The presence of abdominal injuries has a major impact on the mortality of severely injured patients. For injuries that require surgery, laparotomy is still the gold standard for early surgical care; however, there is increasing evidence that laparoscopy may be an alternative in the early clinical care of polytrauma patients.

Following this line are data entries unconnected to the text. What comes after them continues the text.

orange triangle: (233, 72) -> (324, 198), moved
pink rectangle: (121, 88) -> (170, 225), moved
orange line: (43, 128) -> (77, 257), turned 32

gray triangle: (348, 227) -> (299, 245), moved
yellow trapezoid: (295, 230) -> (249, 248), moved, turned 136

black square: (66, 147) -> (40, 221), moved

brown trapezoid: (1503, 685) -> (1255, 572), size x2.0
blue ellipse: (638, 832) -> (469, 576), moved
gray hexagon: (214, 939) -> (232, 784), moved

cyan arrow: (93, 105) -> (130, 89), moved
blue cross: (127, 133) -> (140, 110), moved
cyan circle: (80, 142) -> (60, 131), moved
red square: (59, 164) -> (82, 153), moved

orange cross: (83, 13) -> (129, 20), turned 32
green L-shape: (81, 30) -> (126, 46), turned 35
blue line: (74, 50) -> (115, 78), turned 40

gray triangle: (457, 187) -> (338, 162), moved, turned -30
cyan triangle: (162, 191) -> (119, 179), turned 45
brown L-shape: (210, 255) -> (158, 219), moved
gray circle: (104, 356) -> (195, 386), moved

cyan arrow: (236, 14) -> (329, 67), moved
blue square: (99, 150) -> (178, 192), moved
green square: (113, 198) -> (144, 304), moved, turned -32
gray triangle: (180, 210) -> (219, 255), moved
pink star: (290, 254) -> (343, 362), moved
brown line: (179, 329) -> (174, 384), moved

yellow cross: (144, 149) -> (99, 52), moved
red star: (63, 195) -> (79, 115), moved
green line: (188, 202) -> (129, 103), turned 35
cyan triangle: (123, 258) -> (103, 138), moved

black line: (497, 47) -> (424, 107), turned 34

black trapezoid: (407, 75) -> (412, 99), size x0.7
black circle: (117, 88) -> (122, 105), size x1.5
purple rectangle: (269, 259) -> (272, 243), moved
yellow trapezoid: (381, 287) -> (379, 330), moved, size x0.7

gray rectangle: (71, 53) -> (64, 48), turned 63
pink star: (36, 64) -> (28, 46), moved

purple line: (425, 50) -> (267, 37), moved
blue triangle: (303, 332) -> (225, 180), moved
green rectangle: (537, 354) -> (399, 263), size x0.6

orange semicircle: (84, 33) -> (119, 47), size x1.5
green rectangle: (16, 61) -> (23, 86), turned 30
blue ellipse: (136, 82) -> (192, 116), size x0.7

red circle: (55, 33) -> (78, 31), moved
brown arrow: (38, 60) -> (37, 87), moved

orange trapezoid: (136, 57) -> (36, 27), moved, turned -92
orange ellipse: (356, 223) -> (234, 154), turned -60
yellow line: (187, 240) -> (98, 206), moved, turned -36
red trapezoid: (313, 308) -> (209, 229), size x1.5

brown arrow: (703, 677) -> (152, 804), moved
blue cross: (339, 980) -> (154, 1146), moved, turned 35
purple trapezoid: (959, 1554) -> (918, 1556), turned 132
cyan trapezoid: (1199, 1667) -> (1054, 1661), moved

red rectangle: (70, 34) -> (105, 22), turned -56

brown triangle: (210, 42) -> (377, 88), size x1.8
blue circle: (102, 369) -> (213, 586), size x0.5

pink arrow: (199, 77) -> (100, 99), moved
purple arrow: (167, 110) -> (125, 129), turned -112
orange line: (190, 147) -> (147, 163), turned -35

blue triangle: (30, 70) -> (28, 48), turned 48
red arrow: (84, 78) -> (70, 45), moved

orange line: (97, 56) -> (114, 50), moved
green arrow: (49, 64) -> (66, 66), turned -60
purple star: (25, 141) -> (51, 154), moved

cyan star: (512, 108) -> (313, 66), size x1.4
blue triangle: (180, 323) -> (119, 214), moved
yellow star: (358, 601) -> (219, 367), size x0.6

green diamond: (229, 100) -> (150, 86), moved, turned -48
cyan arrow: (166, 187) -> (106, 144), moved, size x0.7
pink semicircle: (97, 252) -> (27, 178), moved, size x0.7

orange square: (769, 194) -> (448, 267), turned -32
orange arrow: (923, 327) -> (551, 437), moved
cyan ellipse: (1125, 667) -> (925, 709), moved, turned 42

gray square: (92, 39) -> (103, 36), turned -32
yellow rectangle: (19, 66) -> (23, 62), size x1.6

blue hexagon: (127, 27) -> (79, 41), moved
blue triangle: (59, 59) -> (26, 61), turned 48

The present registry-based study analyzed the utilization and the outcome of laparoscopy in severely injured patients with abdominal trauma in Germany.
A retrospective analysis of 12,447 patients retrieved from the TraumaRegister DGU (TR-DGU) was performed. The primary inclusion criteria were an injury severity score (ISS) ≥ 9 and an abbreviated injury scale (AIS) [abdomen] ≥ 1. The included patients were grouped according to early treatment management: (1) laparoscopy, (2) laparotomy and (3) non-operative management (NOM). Finally, group-specific patient characteristics and outcome were analyzed.
The majority of patients were treated by NOM (52.4%, n = 6069), followed by laparotomy (50,6%, n = 6295) and laparoscopy (0.7%, n = 83). The majority of laparoscopies were performed in patients with an AIS [abdomen] ≤ 3 (86.7%). The ISS of the laparoscopy group was significantly lower compared to that of the laparotomy and NOM groups (ISS 23.4 vs. 34.5 vs. 28.2, respectively, p ≤ 0.001). The standardized mortality rate (SMR), defined as the ratio between observed and expected mortality, was lowest in the patients receiving laparoscopy followed by laparotomy and NOM (SMR 0.688 vs. 0.931 vs. 0.932, respectively, p-value = 0.2128) without achieving statistical significance.
Despite being rarely employed the data indicate the effectiveness of laparoscopy for the early treatment of severely injured, hemodynamically stable patients with an AIS [abdomen] ≤ 3.
腹部损伤的存在对重伤患者的死亡率有重大影响。对于需要手术的损伤,剖腹手术仍然是早期手术治疗的金标准;然而,越来越多的证据表明,腹腔镜检查可能是多发伤患者早期临床治疗的一种替代方法。
本基于登记处的研究分析了德国腹部创伤重伤患者腹腔镜检查的应用情况和结果。
对从创伤注册数据库DGU(TR-DGU)中检索出的12447例患者进行回顾性分析。主要纳入标准为损伤严重程度评分(ISS)≥9分和简明损伤定级标准(AIS)[腹部]≥1分。将纳入的患者根据早期治疗管理进行分组:(1)腹腔镜检查,(2)剖腹手术,(3)非手术治疗(NOM)。最后,分析特定组别的患者特征和结果。
大多数患者接受非手术治疗(52.4%,n = 6069),其次是剖腹手术(50.6%,n = 6295)和腹腔镜检查(0.7%,n = 83)。大多数腹腔镜检查是在AIS[腹部]≤3分的患者中进行的(86.7%)。腹腔镜检查组的ISS显著低于剖腹手术组和非手术治疗组(ISS分别为23.4、34.5和28.2,p≤0.001)。标准化死亡率(SMR)定义为观察到的死亡率与预期死亡率之比,接受腹腔镜检查的患者最低,其次是剖腹手术和非手术治疗(SMR分别为0.688、0.931和0.932,p值 = 0.2128),未达到统计学显著性。
尽管使用较少,但数据表明腹腔镜检查对AIS[腹部]≤3分、血流动力学稳定的重伤患者早期治疗有效。